Musicperk.com rated the album 7/10 quoting "Amit Trivedi's experiments are back".

| No. | Title | Singer(s) | Length |
|---|---|---|---|
| 1. | "Kikli Kalerdi" | Amit Trivedi, Pinky Maidasani, Yo Yo Honey Singh |  |
| 2. | "Motorwada" | Tochi Raina, Amit Trivedi |  |
| 3. | "Luv Shuv Tey Chicken Khurana" | Shahid Mallya, Harshdeep Kaur |  |
| 4. | "Luni Hasi" (Female) | Harshdeep Kaur |  |
| 5. | "Makkhan Malai" | Dilbahar |  |
| 6. | "Farukha Baadi" | Labh Janjua, Amit Trivedi, Chorus |  |
| 7. | "Theme" (Instrumental) | Tapas Roy |  |
| 8. | "Luni Hasi" (Male) | Devender Pal Singh |  |
| 9. | "Kikli Kalerdi" (Punjabi version) | Amit Trivedi, Pinky Maidasani |  |

==Critical reception==
Luv Shuv Tey Chicken Khurana received positive reviews.
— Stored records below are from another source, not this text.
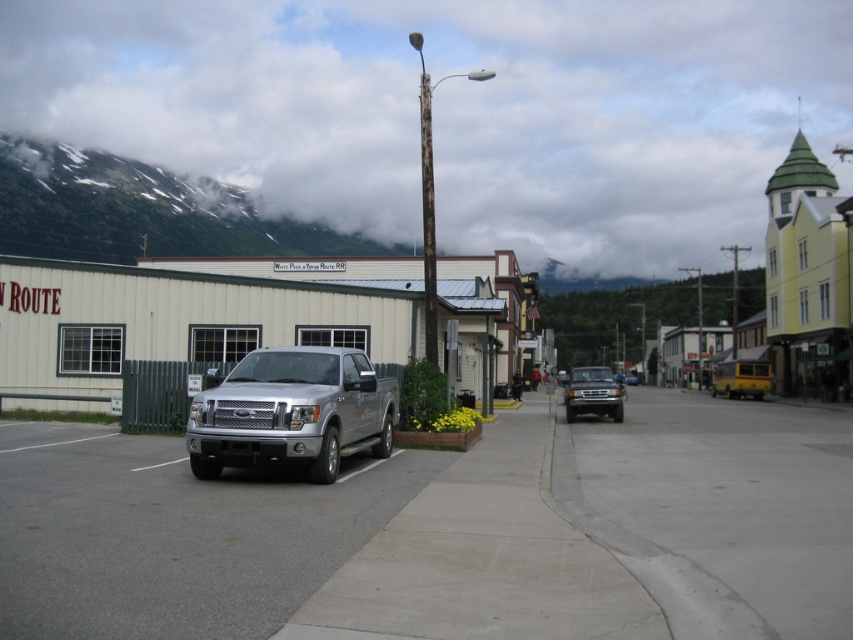 Question: Based on their relative distances, which object is nearer to the metallic silver truck at center?

Choices:
 (A) yellow matte bus at center
 (B) green rocky mountain at upper left

Answer: (A)

Question: Can you confirm if gray asphalt pavement at center is positioned to the left of silver metallic truck at center?

Choices:
 (A) yes
 (B) no

Answer: (A)

Question: Estimate the real-world distances between objects in this image. Which object is farther from the green rocky mountain at upper left?

Choices:
 (A) silver metallic truck at center
 (B) yellow matte bus at center

Answer: (A)

Question: Does gray asphalt pavement at center have a greater width compared to yellow matte bus at center?

Choices:
 (A) yes
 (B) no

Answer: (B)

Question: Does gray asphalt pavement at center have a lesser width compared to gray concrete pavement at center?

Choices:
 (A) yes
 (B) no

Answer: (A)

Question: Among these points, which one is nearest to the camera?

Choices:
 (A) (753, 371)
 (B) (364, 378)
 (C) (727, 529)

Answer: (C) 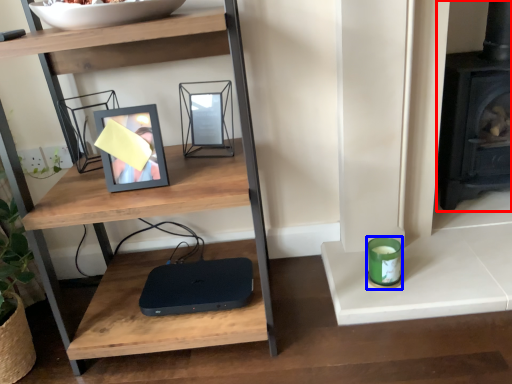 Question: Which point is closer to the camera, fireplace (highlighted by a red box) or candle holder (highlighted by a blue box)?

Choices:
 (A) fireplace
 (B) candle holder

Answer: (B) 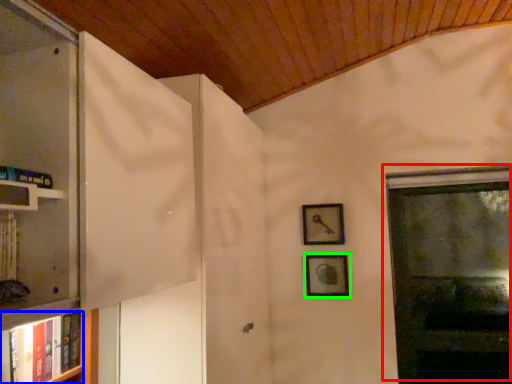 Question: Estimate the real-world distances between objects in this image. Which object is closer to window (highlighted by a red box), book (highlighted by a blue box) or picture frame (highlighted by a green box)?

Choices:
 (A) book
 (B) picture frame

Answer: (B) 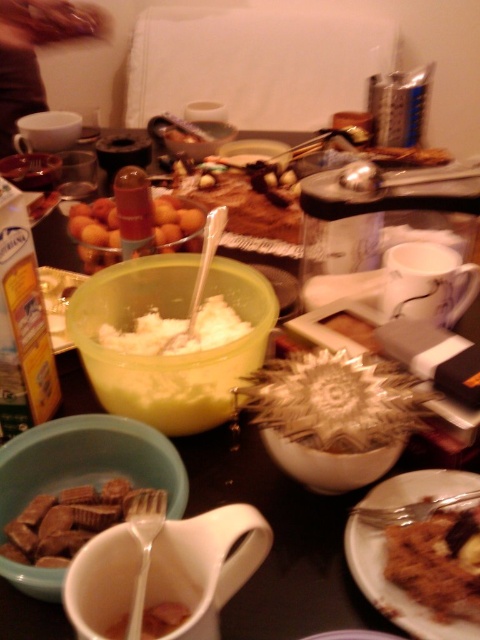 Is brown crumbly cake at center taller than brown matte peanut butter at lower left?

Indeed, brown crumbly cake at center has a greater height compared to brown matte peanut butter at lower left.

Can you confirm if brown crumbly cake at center is smaller than brown matte peanut butter at lower left?

Indeed, brown crumbly cake at center has a smaller size compared to brown matte peanut butter at lower left.

Does point (395, 579) come closer to viewer compared to point (21, 554)?

Yes, it is in front of point (21, 554).

At what (x,y) coordinates should I click in order to perform the action: click on brown crumbly cake at center. Please return your answer as a coordinate pair (x, y). Image resolution: width=480 pixels, height=640 pixels. Looking at the image, I should click on (436, 563).

Is brown crumbly cake at center bigger than white creamy substance at center?

Incorrect, brown crumbly cake at center is not larger than white creamy substance at center.

Who is more distant from viewer, (415, 593) or (137, 340)?

The point (137, 340) is more distant.

The height and width of the screenshot is (640, 480). Find the location of `brown crumbly cake at center`. brown crumbly cake at center is located at coordinates (436, 563).

Who is more forward, (24, 461) or (103, 525)?

Point (103, 525) is in front.

Is matte plastic bowl at lower left to the right of brown matte peanut butter at lower left from the viewer's perspective?

No, matte plastic bowl at lower left is not to the right of brown matte peanut butter at lower left.

Where is `matte plastic bowl at lower left`? The height and width of the screenshot is (640, 480). matte plastic bowl at lower left is located at coordinates (87, 461). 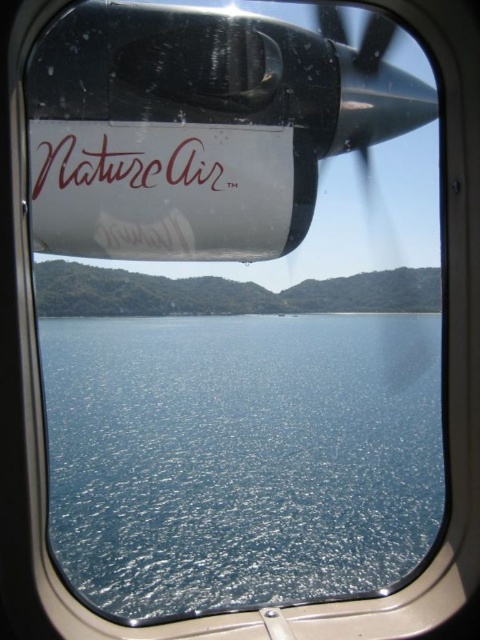 You are a passenger on an airplane and you notice the blue glossy water at center and the browncursive text at center through the window. How far apart are these two objects from each other?

The blue glossy water at center is 48.28 meters away from the browncursive text at center.

You are a passenger on the aircraft and want to take a photo of the browncursive text at center and the blue glossy water at center. Which object is positioned higher in the image?

The browncursive text at center is positioned higher than the blue glossy water at center in the image.

You are a passenger on the aircraft and want to know if the blue glossy water at center is wider than the browncursive text at center. Can you confirm?

The blue glossy water at center is wider than the browncursive text at center because its width surpasses the latter. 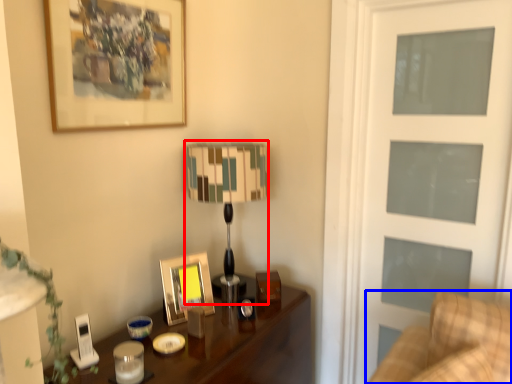 Question: Which object is further to the camera taking this photo, table lamp (highlighted by a red box) or furniture (highlighted by a blue box)?

Choices:
 (A) table lamp
 (B) furniture

Answer: (A) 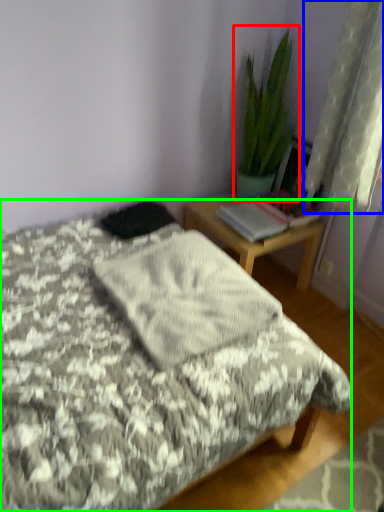 Question: Based on their relative distances, which object is nearer to houseplant (highlighted by a red box)? Choose from curtain (highlighted by a blue box) and bed (highlighted by a green box).

Choices:
 (A) curtain
 (B) bed

Answer: (A) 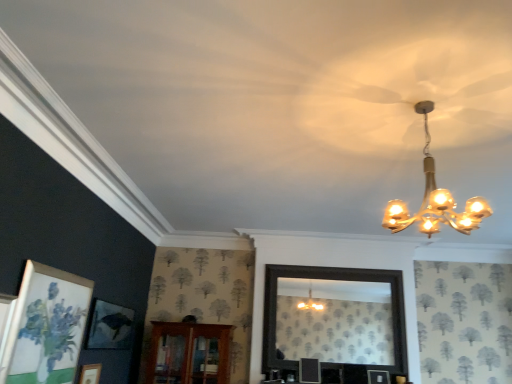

Trisha Gupta on Firstpost.com called it joyfully irreverent without ever feeling flippant: "a version of rural Punjab that is somehow quieter, gentler, sadder and yet funnier than those that have gone before". Madhureeta Mukherjee of Times of India gave it 3.5 stars. "This isn't the perfect chicken recipe for your soul, but never mind, it's the simplicity of emotions that fill you up, leaving a good after-taste." said ToI. Rediff Movies said "Luv Shuv Tey Chicken Khurana is a lovely story, with plenty of Punjab ka tadka." and gave it 3.5 stars. Roshni Devi of Koimoi gave it 3 stars. "Watch Luv Shuv Tey Chicken Khurana for some real Punjabi fun, laughs and touching moments." wrote Roshni Devi. Taran Adarsh of Bollywood Hungama gave it 3.5 stars. Aniruddha Guha of DNA gave it 3 stars. Anupama Chopra from the Hindustan Times gave it 3/5 stars, saying "There is fun to be had here-just have some patience. After all, where else will you see a family having an animated conversation about 'kacchas'".

==Box office==

===India===
Luv Shuv Tey Chicken Khurana nett grossed ₹1.25 crore on the first day in India. By Tuesday the box office collection increased to about ₹6.25 crore. The run ended with ₹10.5 crore, a poor run at the box office.

===Overseas===
Luv Shuv Tey Chicken Khurana grossed around $226,000 overseas in 1st weekend.